People forget, but it's this telecom industry attempt to "double dip" that truly launched the modern net neutrality debate just about fifteen years ago. That point has gotten lost as ISP efforts to extract unearned rents have gotten more elaborate over the years, but at its heart the fight has always been about monopoly ISPs trying to offload network construction and operation costs off to somebody else, while already earning fat revenues thanks to limited competition.
Of course AT&T, who generally drives most dubious DC telecom policy moves and would reap the lion's share of said tax, had originally tried to insist that the panel's recommendations (and the proposed tax) should apply to pretty much all traffic that touches the internet:
"An AT&T executive who is on the FCC advisory committee argued that the recommended tax should apply even more broadly, to any business that benefits financially from broadband access in any way. The committee ultimately adopted a slightly more narrow recommendation that would apply the tax to subscription services and advertising-supported services only."
The real problem here (or one of many) is that companies like AT&T and Verizon were already given billions upon billions in taxpayer dollars to fund these upgrades years ago. American history is filled with examples of these companies getting massive tax cuts or subsidies to deploy fiber, then using their lobbying prowess to wiggle out from under the obligations after the fact.
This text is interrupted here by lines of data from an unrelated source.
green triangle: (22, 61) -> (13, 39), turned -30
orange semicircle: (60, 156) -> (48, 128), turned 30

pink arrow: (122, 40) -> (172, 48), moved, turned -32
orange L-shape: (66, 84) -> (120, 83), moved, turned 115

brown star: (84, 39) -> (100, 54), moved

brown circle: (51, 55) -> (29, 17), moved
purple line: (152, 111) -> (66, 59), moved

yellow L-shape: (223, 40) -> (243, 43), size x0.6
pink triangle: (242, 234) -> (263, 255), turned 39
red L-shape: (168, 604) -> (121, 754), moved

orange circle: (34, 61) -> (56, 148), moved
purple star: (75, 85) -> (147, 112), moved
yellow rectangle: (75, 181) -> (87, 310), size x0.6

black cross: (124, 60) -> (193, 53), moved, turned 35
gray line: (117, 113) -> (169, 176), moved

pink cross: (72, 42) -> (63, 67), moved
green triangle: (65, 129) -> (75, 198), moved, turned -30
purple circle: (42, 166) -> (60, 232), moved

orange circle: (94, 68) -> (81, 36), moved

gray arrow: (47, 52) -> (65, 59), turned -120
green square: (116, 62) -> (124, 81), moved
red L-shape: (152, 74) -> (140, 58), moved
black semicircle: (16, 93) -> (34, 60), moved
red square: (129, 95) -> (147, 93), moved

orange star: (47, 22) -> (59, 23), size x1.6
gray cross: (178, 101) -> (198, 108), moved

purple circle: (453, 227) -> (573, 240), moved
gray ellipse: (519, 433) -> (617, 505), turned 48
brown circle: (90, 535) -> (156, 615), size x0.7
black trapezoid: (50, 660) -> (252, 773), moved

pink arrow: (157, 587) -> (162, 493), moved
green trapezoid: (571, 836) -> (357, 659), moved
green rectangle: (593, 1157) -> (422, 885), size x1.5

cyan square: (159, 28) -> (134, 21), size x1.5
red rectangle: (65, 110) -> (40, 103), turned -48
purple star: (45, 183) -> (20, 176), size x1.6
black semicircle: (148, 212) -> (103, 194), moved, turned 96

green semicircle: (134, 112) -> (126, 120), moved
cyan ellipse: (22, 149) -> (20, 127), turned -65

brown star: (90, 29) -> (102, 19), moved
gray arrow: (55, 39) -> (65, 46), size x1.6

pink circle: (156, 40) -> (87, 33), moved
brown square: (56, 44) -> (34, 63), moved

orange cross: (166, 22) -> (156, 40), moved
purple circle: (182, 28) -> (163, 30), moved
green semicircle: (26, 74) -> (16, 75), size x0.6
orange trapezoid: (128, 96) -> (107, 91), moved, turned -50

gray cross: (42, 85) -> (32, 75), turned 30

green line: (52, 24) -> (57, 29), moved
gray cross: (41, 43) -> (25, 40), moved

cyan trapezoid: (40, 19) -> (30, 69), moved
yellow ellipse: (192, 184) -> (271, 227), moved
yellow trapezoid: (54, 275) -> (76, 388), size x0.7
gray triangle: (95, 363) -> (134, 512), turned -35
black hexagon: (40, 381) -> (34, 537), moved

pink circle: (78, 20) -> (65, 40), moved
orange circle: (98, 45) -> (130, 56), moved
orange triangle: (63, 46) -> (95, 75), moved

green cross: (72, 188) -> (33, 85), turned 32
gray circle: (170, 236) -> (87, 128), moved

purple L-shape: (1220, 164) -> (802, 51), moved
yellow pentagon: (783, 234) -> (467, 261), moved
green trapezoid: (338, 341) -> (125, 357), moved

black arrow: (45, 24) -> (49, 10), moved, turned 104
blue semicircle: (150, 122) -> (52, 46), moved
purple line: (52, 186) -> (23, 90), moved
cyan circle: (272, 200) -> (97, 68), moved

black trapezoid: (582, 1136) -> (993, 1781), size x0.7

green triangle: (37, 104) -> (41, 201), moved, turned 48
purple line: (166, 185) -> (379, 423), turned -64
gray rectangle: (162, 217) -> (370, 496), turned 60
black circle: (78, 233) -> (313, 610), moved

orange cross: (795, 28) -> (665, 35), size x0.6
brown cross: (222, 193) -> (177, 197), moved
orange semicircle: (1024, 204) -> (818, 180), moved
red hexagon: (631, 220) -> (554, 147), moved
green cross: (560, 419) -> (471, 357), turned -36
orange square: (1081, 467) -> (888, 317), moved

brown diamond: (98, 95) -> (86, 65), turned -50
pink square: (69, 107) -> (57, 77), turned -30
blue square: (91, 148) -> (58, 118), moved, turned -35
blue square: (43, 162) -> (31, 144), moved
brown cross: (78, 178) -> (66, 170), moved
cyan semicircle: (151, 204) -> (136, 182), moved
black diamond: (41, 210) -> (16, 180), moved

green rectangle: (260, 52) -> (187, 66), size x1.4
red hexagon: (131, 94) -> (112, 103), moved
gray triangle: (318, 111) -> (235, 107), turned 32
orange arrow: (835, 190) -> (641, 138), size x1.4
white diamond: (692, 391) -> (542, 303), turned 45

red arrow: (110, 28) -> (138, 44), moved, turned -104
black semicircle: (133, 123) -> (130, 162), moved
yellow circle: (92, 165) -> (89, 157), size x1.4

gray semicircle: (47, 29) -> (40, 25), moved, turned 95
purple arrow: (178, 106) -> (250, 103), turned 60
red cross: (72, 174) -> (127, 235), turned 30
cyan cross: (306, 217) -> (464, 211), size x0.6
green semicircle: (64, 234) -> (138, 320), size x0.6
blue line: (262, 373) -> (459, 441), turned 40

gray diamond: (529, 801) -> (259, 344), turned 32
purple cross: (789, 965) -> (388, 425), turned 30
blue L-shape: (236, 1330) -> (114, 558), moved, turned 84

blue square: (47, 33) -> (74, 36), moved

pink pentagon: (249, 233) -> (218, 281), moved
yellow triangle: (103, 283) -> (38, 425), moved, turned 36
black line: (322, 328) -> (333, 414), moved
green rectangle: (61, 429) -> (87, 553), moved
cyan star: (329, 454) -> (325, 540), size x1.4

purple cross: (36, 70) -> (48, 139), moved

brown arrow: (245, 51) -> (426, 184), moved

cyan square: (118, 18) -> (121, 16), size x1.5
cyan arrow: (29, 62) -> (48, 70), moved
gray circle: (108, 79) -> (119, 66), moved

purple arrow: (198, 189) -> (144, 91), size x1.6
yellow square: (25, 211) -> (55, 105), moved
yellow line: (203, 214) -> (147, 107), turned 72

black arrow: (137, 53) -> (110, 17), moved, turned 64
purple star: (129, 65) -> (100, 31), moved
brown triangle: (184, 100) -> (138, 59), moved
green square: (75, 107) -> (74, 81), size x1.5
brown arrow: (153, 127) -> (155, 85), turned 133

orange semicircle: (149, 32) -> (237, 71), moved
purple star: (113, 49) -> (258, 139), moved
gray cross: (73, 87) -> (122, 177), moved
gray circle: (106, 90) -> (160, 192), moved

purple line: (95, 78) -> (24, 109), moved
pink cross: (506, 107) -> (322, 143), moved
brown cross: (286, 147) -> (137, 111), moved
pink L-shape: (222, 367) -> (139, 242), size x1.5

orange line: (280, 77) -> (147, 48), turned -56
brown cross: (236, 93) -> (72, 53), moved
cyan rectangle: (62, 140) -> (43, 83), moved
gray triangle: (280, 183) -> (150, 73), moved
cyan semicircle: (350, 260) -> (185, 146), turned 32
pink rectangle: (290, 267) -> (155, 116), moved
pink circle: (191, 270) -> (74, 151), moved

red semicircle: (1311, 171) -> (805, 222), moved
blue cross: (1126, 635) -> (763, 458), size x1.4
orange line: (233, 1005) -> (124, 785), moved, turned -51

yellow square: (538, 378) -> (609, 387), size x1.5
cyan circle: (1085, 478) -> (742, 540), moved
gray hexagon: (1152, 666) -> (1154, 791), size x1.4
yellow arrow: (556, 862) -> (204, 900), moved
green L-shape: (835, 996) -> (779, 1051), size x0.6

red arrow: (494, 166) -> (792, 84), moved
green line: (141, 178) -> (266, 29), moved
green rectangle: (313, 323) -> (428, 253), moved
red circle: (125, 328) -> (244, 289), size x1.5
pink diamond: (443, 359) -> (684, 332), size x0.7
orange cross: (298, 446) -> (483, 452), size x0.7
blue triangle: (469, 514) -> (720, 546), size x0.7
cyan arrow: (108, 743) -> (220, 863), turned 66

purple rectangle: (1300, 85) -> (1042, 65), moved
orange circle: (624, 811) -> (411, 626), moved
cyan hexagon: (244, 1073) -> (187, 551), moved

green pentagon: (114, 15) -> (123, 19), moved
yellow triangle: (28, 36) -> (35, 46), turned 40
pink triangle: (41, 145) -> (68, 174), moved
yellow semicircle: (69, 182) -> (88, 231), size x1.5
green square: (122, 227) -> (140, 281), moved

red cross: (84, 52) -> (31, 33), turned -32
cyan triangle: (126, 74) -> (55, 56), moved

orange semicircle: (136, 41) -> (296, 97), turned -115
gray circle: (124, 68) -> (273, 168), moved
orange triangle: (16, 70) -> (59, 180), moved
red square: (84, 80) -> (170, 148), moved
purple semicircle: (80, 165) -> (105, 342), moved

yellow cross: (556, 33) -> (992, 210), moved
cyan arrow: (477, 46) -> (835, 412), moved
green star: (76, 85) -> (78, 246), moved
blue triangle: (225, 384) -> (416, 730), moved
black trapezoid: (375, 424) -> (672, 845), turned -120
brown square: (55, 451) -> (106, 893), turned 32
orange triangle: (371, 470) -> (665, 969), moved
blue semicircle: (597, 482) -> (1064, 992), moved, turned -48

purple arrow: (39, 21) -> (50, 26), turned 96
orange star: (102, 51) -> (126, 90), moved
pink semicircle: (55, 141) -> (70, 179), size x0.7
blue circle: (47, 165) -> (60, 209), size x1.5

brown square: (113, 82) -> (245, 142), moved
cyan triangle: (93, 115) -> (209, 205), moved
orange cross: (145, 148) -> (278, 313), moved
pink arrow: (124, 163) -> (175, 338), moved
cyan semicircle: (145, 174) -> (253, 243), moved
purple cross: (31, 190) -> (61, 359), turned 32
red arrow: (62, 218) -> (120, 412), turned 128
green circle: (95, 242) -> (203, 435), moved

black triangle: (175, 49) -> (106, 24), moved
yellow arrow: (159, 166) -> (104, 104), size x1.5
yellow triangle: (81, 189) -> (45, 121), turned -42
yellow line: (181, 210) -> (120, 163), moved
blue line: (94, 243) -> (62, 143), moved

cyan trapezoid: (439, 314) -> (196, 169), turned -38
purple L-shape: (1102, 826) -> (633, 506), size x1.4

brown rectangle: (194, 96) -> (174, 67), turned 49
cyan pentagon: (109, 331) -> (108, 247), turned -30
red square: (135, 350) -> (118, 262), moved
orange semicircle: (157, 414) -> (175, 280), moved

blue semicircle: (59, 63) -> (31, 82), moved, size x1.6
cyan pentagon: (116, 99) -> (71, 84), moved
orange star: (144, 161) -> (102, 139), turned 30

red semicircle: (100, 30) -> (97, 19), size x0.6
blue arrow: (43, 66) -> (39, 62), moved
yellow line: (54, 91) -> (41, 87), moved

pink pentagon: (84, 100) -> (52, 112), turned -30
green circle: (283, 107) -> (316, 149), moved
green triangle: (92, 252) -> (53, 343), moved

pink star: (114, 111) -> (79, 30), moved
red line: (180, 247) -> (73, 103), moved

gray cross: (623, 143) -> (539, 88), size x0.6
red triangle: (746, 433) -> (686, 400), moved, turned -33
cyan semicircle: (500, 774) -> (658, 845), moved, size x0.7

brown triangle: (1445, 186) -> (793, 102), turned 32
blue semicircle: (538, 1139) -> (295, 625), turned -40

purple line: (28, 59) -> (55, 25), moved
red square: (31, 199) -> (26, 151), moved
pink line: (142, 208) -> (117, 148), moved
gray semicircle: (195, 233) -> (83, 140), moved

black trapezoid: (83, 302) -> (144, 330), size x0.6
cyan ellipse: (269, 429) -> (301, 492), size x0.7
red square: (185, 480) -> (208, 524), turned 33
Had the government ever conducted any real audit, you'd likely find American taxpayers have paid to upgrade the country with fiber several times over, yet still somehow often only have access to pricey, sluggish DSL.
That, nearly two decades later, AT&T's still running a lame variation of the same ploy is equal parts frightening and sad, but seems to be par for the course for a country that refuses to learn from history, and an FCC that has made it abundantly clear it's a glorified rubber stamp for lumbering natural monopolies and their very worst instincts.